The Observational Medical Outcomes Partnership Common Data Model (OMOP CDM) information synthesis approach transforms data contained within electronic health records (EHR) and other medical databases into a common format with a common terminology, vocabulary, and coding scheme. This should facilitate systematic analyses of disparate observational databases based on a common database structure. No studies have yet mapped biospecimen data into the OMOP CDM format.

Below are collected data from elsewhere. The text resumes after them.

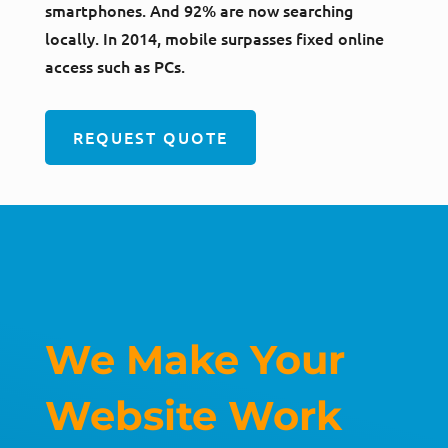
smartphones. And 92% are now searching
locally. In 2014, mobile surpasses fixed online
access such as PCs.
REQUEST QUOTE
We Make Your
Website Work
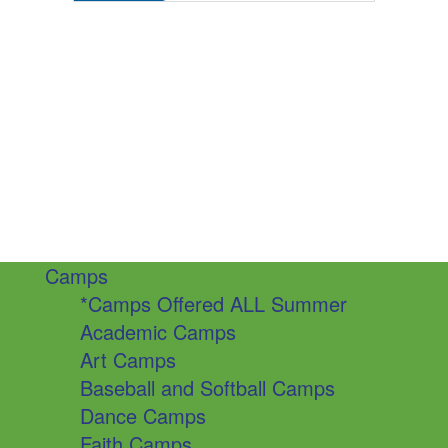
Camps
*Camps Offered ALL Summer
Academic Camps
Art Camps
Baseball and Softball Camps
Dance Camps
Faith Camps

To address this deficit Thomas R. Campion, Jr. of Weill Cornell Medicine, New York City, and colleagues evaluated the feasibility of transforming their biospecimen database into the OMOP CDM format so that it could be integrated with EHR data to support acute myeloid leukemia (AML) and myelodysplastic syndrome (MDS) research. The result was published in the AMIA Joint Summits on Translational Science proceedings.
Of the 5,453 AML and MDS records with local unique medical record numbers 1,397 (26%) were transformed to the OMOP CDM format. The remaining records were unmappable due to the absence of a required Disease Status field.
The mapping was not clean or straightforward. Some granularity was lost due to the need to combine source data fields for some OMOP fields. Conversely some data was diluted as the same source field was used to populate more than one OMOP field.
The study was limited by implementation challenges inherent to biospecimen research data, which may be incomplete or use local codes that do not align well with the common data model vocabularies.
“Our OMOP Sample table implementation demonstrates challenges within curating clinical research data in general, and for biospecimens in particular. We expect other biobank informatics teams to face similar challenges and tradeoff decisions as they implement OMOP or other common data models. While imperfect and incomplete, the opportunity to combine limited data collected for biobanking with more comprehensive and standardized EHR datasets in a common data model dramatically increases the utility of samples for additional studies,” concluded the authors.